Claire was a victim of domestic violence and as a result has suffered a life changing condition resulting in her no longer having the same capacity to take care of herself and her family in the way she used to. This has led to the children being removed from her care temporarily. Claire has been known to ASC services and has been struggling with custody over her children since. Currently the children are in temporary foster care – where the greatest chance of Claire being reunited fully with them is for her to move into a supported living facility with the children, where they can be better supported.
When Claire first started coming to the service, she couldn’t go anywhere on her own – not even to the corner shop. It took a very long time for the Independent Living Skills Officer to build trust and support Claire to attend her initial meetings and discreet assessments and start to develop an action plan together. Once Claire started to ‘open up’, she told PAGE about her barriers such as keeping a clean and tidy home, money management issues and reading letters. Food safety and safe cooking results in the home were a real barrier.

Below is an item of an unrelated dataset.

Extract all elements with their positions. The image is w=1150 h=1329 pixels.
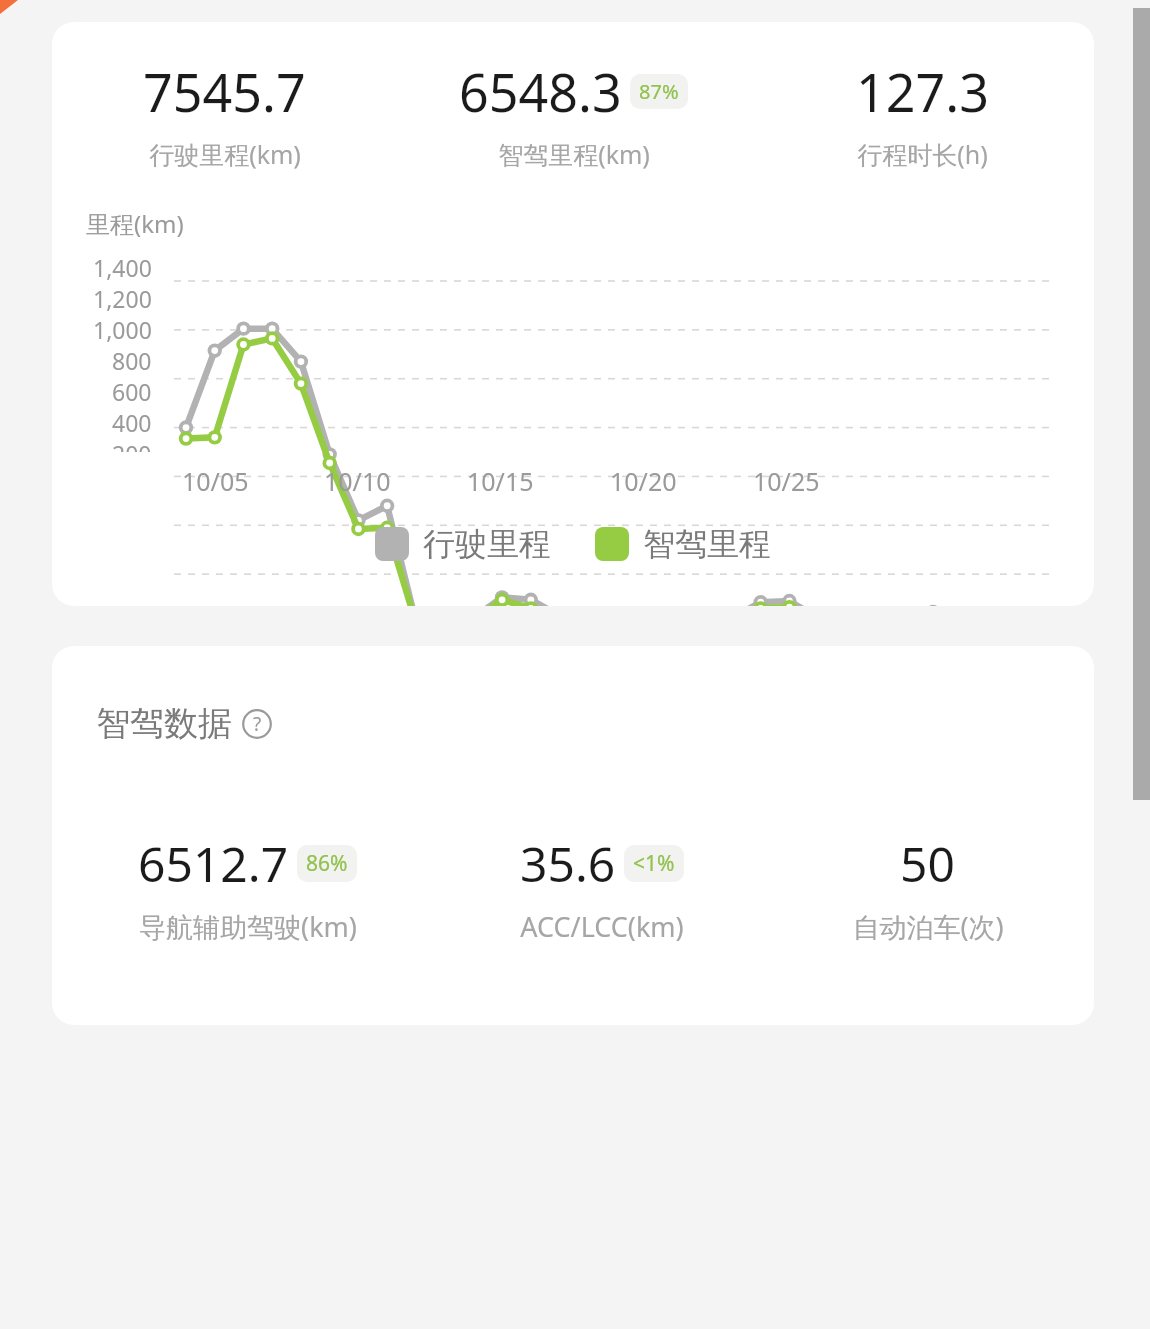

Claire has not been taught independent living skills growing up due to her parents own learning gaps, and she struggles with many of these basic things we all take for granted each day. Claire is loved by her family but needed training and rapid support to get herself safe and in positive relationships and create a safer home environment where she is in control and the children’s needs are being met. For example, she had pets but did not understand basic hygiene and cross contamination, so we used paint to demonstrate how germs are spread by putting paint on our hands and moving around the kitchen doing everyday tasks. Claire was supported to ‘see’ the germs and cross contamination. This was a fun experience that led to her opening up about some desires to learn more about cooking. She was referred to Ideal for All’s Growing Opportunities project and joined the cooking and gentle gardening groups on a Wednesday. This helped with her skills but also her wellbeing and mental health discreetly. Here Claire extended her knowledge about cooking and safer food results at home. She also became part of a welcoming group who made sure everyone washed their hands every week before, during and after the session! Claire loved the group so much she started growing her own strawberries, tomatoes and flowers at home. Claire even picked strawberries and brought them along to her visitation meeting for the children!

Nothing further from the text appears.